Our weekly newsletters are most often the product of the robust team discussions we have on a daily basis within SARRAH (over Zoom, of course).  I am so fortunate to work with such a talented team who provide a rich working environment and are an awesome think tank.  So the first item of business today is to send a big thank you to our Project Manager, Rhiannon Memery, who wrote last week's newsletter in my absence and continued our theme for July of the role of Allied Health in Chronic Disease.  And our Principal Project Manager Gemma Tuxworth has contributed substantially to this week's content.  It's good to know that SARRAH is in such capable hands!

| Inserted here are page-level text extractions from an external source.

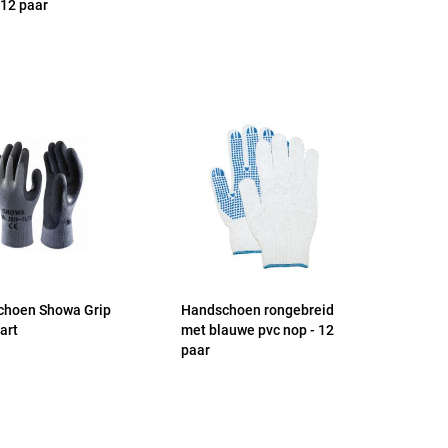
 12 paar
choen Showa Grip
Handschoen rongebreid
art
met blauwe pvc nop - 12
paar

The most recent advice from MBS data gleaned from our stakeholder meetings with government tells us that people are still avoiding returning to “usual care”, prompting concerns that those living with chronic illness, whose care has been disrupted by the COVID-19 pandemic, will more than likely experience a further decline in health.  And as we watch with empathy the predicament of our Victorian colleagues subject to further lockdowns, which could so easily happen elsewhere in Australia, we understand that this situation is likely to persist for some time yet.  With MBS claims continuing to show a decline, it seems that the messages for patients to return to their health professionals to resume their care is not cutting through.  

Perhaps we need to reframe the message.

The risk of moderate to severe illness from COVID-19 is greater for individuals with chronic disease. So, perhaps right now, in an effort to stay well in our current environment, people with chronic diseases should be engaging in “pre-exposure conditioning” or, undertaking COVID-19 ‘prehabilitation’.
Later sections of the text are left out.